(Beginning of RECORDS TO USE)

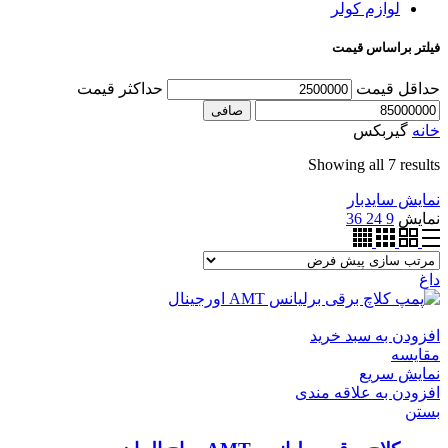
لوازم کولر
فیلتر براساس قیمت
حداقل قیمت
حداكثر قيمت
صافی
خانه
گیربکس
Showing all 7 results
نمایش سایدبار
نمایش
9
24
36
داغ
افزودن به سبد خرید
مقایسه
نمایش سریع
افزودن به علاقه مندی
بستن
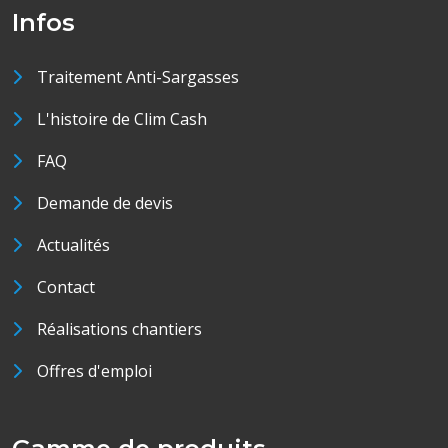
Infos
Traitement Anti-Sargasses
L'histoire de Clim Cash
FAQ
Demande de devis
Actualités
Contact
Réalisations chantiers
Offres d'emploi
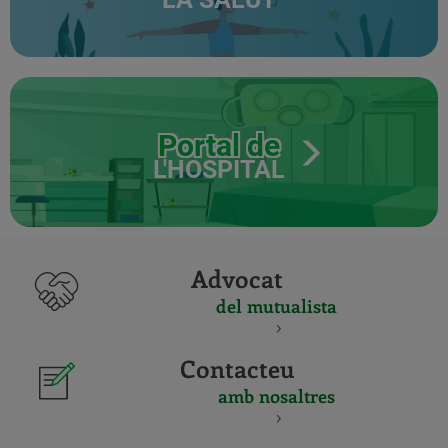
Portal de
L'HOSPITAL
Advocat
del mutualista
Contacteu
amb nosaltres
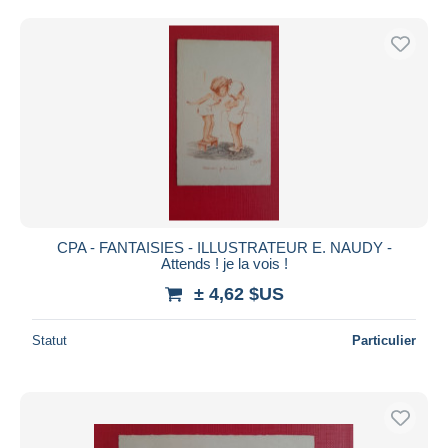
Uniquement en réduction
Livraison gratuite
Méthodes de paiement
PayPal
Virement bancaire
Visa
Mastercard
Bancontact
iDeal
CPA - FANTAISIES - ILLUSTRATEUR E. NAUDY -
Attends ! je la vois !
Maestro
± 4,62 $US
Tout désélectionner
Résidence du vendeur
Statut
Particulier
Monde entier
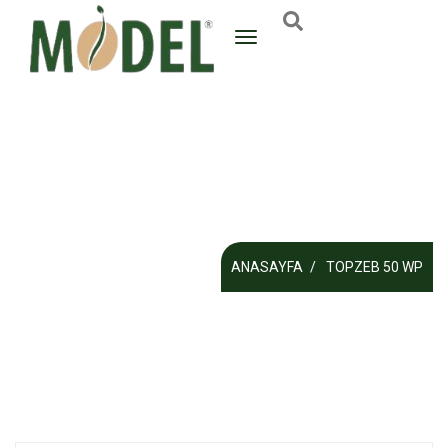
ANASAYFA
TOPZEB 50 WP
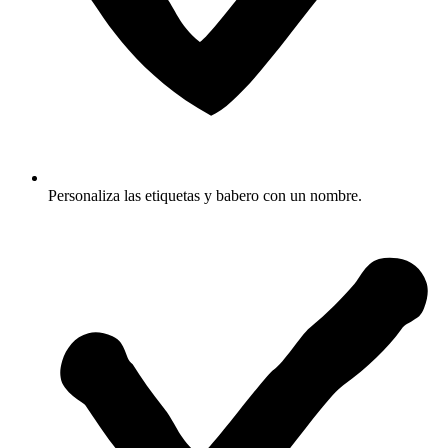
Personaliza las etiquetas y babero con un nombre.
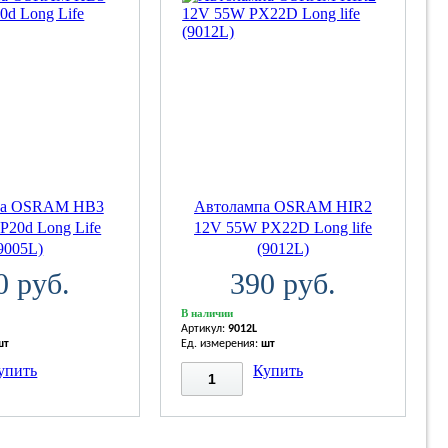
па OSRAM НВ3
Автолампа OSRAM HIR2
P20d Long Life
12V 55W PX22D Long life
9005L)
(9012L)
0 руб.
390 руб.
В наличии
Артикул:
9012L
шт
Ед. измерения:
шт
упить
Купить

(End of RECORDS TO USE)

**INSTRUCTIONS TO FOLLOW:** Please print the entries exactly as they stand. Images are not part of the copy.

**COMPLETED TASK:**
لوازم کولر
فیلتر براساس قیمت
حداقل قیمت
حداكثر قيمت
صافی
خانه
گیربکس
Showing all 7 results
نمایش سایدبار
نمایش
9
24
36
داغ
افزودن به سبد خرید
مقایسه
نمایش سریع
افزودن به علاقه مندی
بستن
Infos
Traitement Anti-Sargasses
L'histoire de Clim Cash
FAQ
Demande de devis
Actualités
Contact
Réalisations chantiers
Offres d'emploi
Portal de
L'HOSPITAL
Advocat
del mutualista
Contacteu
amb nosaltres
Uniquement en réduction
Livraison gratuite
Méthodes de paiement
PayPal
Virement bancaire
Visa
Mastercard
Bancontact
iDeal
CPA - FANTAISIES - ILLUSTRATEUR E. NAUDY -
Attends ! je la vois !
Maestro
± 4,62 $US
Tout désélectionner
Résidence du vendeur
Statut
Particulier
Monde entier
ANASAYFA
TOPZEB 50 WP
Personaliza las etiquetas y babero con un nombre.
па OSRAM НВ3
Автолампа OSRAM HIR2
P20d Long Life
12V 55W PX22D Long life
9005L)
(9012L)
0 руб.
390 руб.
В наличии
Артикул:
9012L
шт
Ед. измерения:
шт
упить
Купить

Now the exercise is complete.